# Bass on Black Water



## castingback (Dec 28, 2007)

Went to Black Water on Monday after 12:00 on my first cast I caught a lb oz bass. Was using a blue and black jig with a blue crawfish tail.Biggest I've caughton Blackwater.Picture's attached. Sorry they are not very good I only had my cell phone to take the pics with. Had to string her up until I could get the camera part ready.
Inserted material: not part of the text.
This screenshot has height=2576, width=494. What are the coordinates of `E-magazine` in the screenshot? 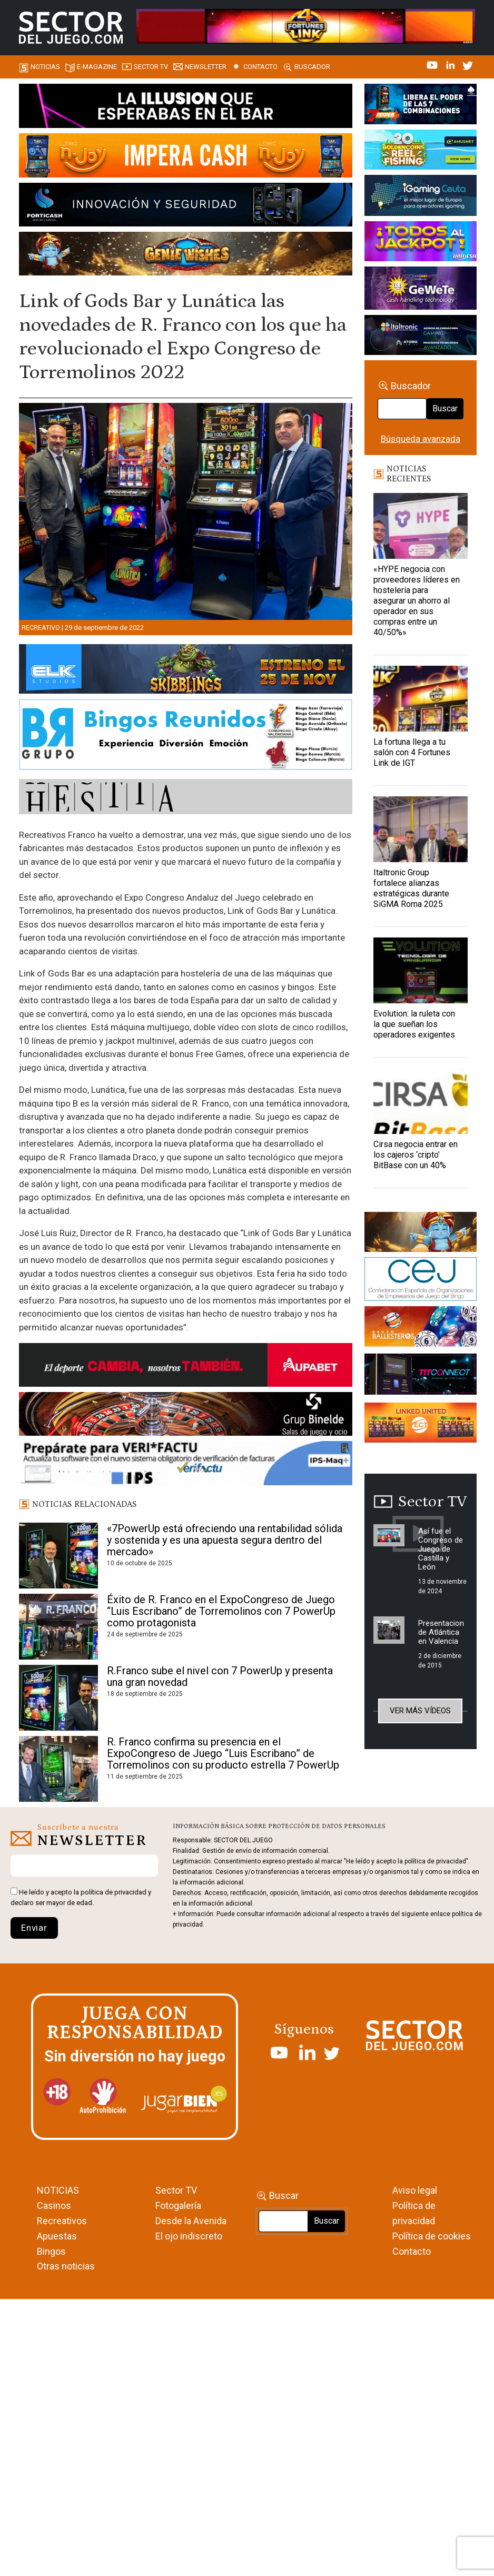 It's located at (97, 67).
And this one did go back for another days catch.


----------



## castingback (Dec 28, 2007)

My weight got clear out during spell check 5 pounds 2 oz.


----------



## haybill (Oct 15, 2007)

Congrats on the fish and the release :clap:clap:clap


----------



## RiVerRaT (Dec 14, 2007)

:clap Nice Bass :letsdrink


----------



## Murphy's Law (Sep 27, 2007)

Nice bass man :clap


----------



## jaster (Oct 7, 2007)

Nice bass for Black Water, N or S of HWY90?


----------



## patriot10 (Dec 1, 2007)

*Nice fish....gonna go after work this morning and try it out again..:usaflag*


----------



## castingback (Dec 28, 2007)

It was North of Hwy. 90. Going back Friday maybe I'll have a little better luck.


----------



## DK'S G3 (Jan 4, 2008)

thats a good looking hawg a jig bite is fun thanks for the post


----------